Headers can be used on different scenarios (e.g. propagating Tracing context between different components, operational information that can be used for filtering, etc.).
Headers must be propagated downstream to make them available on Sinks, and available on Processors to be able to manipulate them (e.g. in the cases of Distributed Tracing, it will be used to create Spans and injecting context for following Nodes), using Headers API.
Public Interfaces
Add headers as part of processing:
org.apache.kafka.streams.processor.ProcessorContext:
* Headers headers();
org.apache.kafka.streams.processor.MockProcessorContext:
* setRecordMetadata(final String topic, final int partition, final long offset, final Headers headers, final long timestamp)
* void setHeaders(final Headers headers)
Proposed Changes
Adding `headers()` to `ProcessorContext` will enable custom processors and future DSL processors to have Headers available.
Internally, some components need to have headers available on the ProcessorContext, like:
* o.a.k.s.p.i.AbstractProcessorContext
* o.a.k.s.p.i.GlobalStateUpdateTask
* o.a.k.s.p.i.ProcessorRecordContext
* o.a.k.s.p.i.RecordCollector
* o.a.k.s.p.i.RecordCollectorImpl
* o.a.k.s.p.i.RecordContext
* o.a.k.s.p.i.RecordDeserialized
* o.a.k.s.p.i.SinkNode
* o.a.k.s.p.i.StampedRecord
* o.a.k.s.p.i.LRUCacheEntry
More details on PR: https://github.com/apache/kafka/pull/4955
As Cache Store has headers available, then Headers will be propagated downstream to following nodes.
Persistent Stores (e.g. RocksDB) only consider Key Value pairs, therefore Headers are not propagated on stateful operations.
Headers Inheritance
1. To make the inheritance implementation of headers consistent with what we had with other record context fields. I.e. pass through the record context in `context.forward()`. Note that within a processor node, users can already manipulate the Headers with the given APIs, so at the time of forwarding, the library can just copy what-ever is left / updated to the next processor node.

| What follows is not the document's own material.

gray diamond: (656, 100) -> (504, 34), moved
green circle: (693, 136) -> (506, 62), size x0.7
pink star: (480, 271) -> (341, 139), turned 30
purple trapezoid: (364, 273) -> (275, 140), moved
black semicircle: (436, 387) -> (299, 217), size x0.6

2. In the sink node, where a record is being sent to the Kafka topic, we should consider the following:
a. For sink topics, we will set the headers into the producer record.
b. For repartition topics, we will the headers into the producer record.

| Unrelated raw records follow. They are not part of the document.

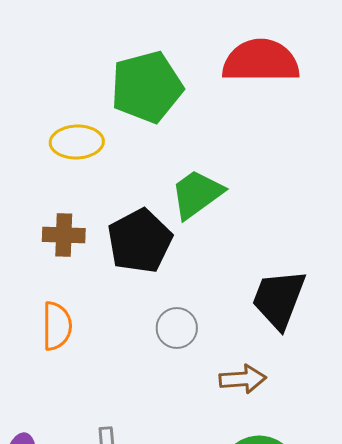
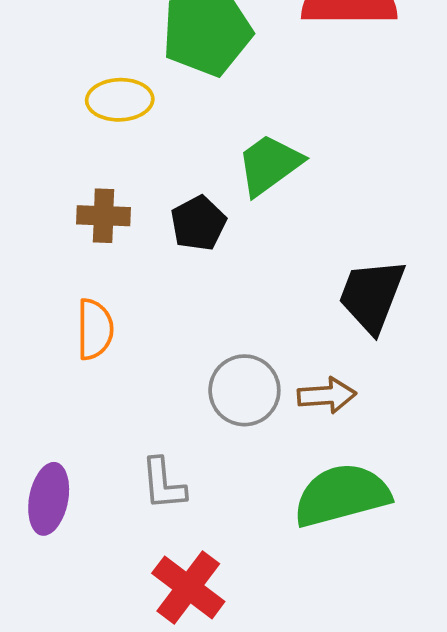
black pentagon: (140, 241) -> (198, 223), size x0.7
gray circle: (177, 328) -> (244, 390), moved, size x1.4

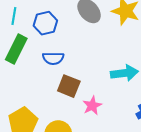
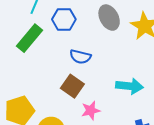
blue semicircle: (53, 58) -> (80, 57), moved

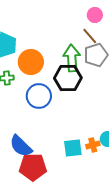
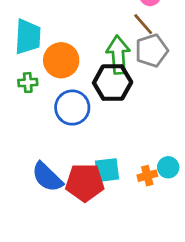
cyan square: (73, 148) -> (107, 170), moved
red pentagon: (33, 167) -> (85, 183), moved

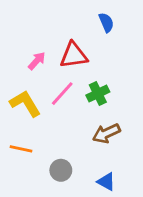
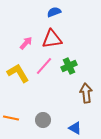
blue semicircle: (106, 22) -> (54, 12), moved, turned -88
brown arrow: (106, 133) -> (86, 93), moved, turned 108
orange line: (21, 149) -> (11, 118), moved

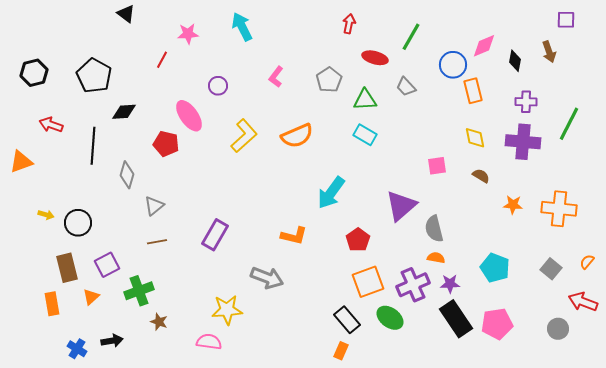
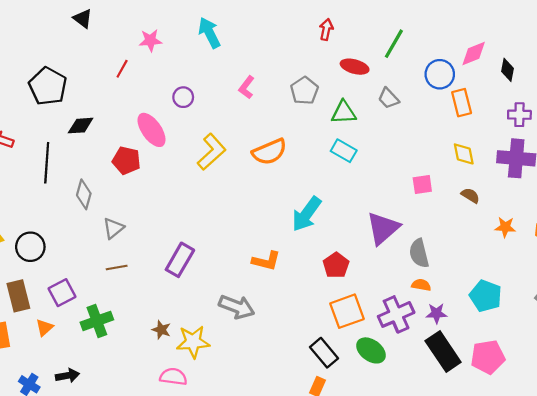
brown star: (159, 322) -> (161, 330), moved

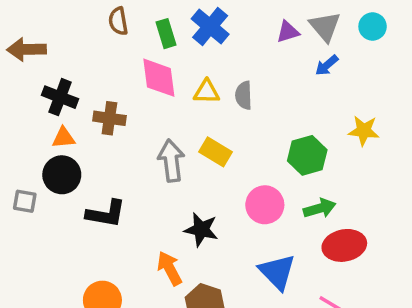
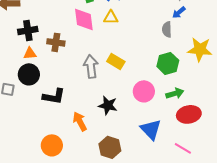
yellow triangle: (207, 92) -> (111, 17), moved
gray semicircle: (244, 95) -> (167, 29), moved
black cross: (60, 97) -> (28, 30), turned -30
yellow star: (364, 131) -> (200, 49), size x1.4
orange arrow: (170, 268) -> (80, 121), moved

c. For changelog topics, we will drop the headers in the produce record since they will not be used in restoration and not stored in the state store either.
Compatibility, Deprecation, and Migration Plan
- Clients using High-Level DSL and Processor API should not be affected with changes proposed.
- As Headers are propagated downstream, Clients that have Sources with Records that have Headers, will end up with Headers on Sink Topics.
Rejected Alternatives
1. Adding Headers to KTable API will mean propagate Headers to Stores that are Key Value specific like RocksDB. If headers are required in stateful operations, clients will need to map headers values first to key or value and then do processing.
2. Adding Headers to DSL API.
Future Work
- Adding DSL Processors to use Headers to filter/map/branch. Potentially supported by KIP-159.